▶ _TASK PROMPT_
Within the entries below, find each line containing the word "scale" and copy it.

Stored data entries:
☆ ☆ ☆
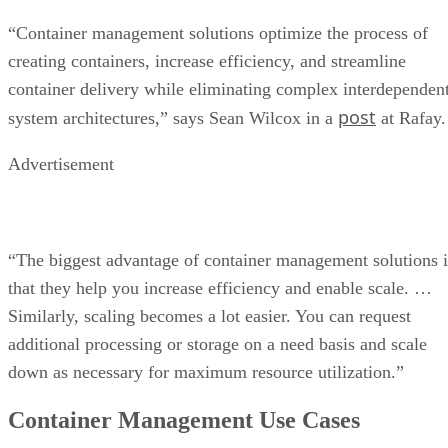
“Container management solutions optimize the process of
creating containers, increase efficiency, and streamline
container delivery while eliminating complex interdependen
post
system architectures,” says Sean Wilcox in a
at Rafay.
Advertisement
“The biggest advantage of container management solutions i
that they help you increase efficiency and enable scale. …
Similarly, scaling becomes a lot easier. You can request
additional processing or storage on a need basis and scale
down as necessary for maximum resource utilization.”
Container Management Use Cases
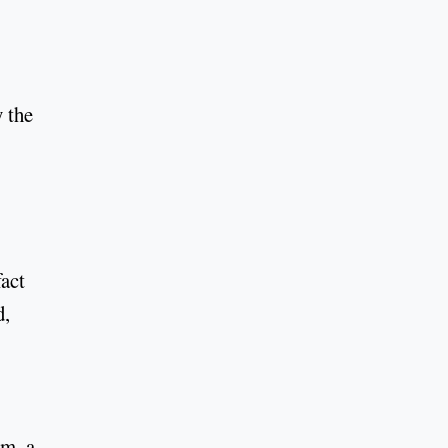
 the
fact
d,
am, a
☆ ☆ ☆
▶ _RESULT_
that they help you increase efficiency and enable scale. …
additional processing or storage on a need basis and scale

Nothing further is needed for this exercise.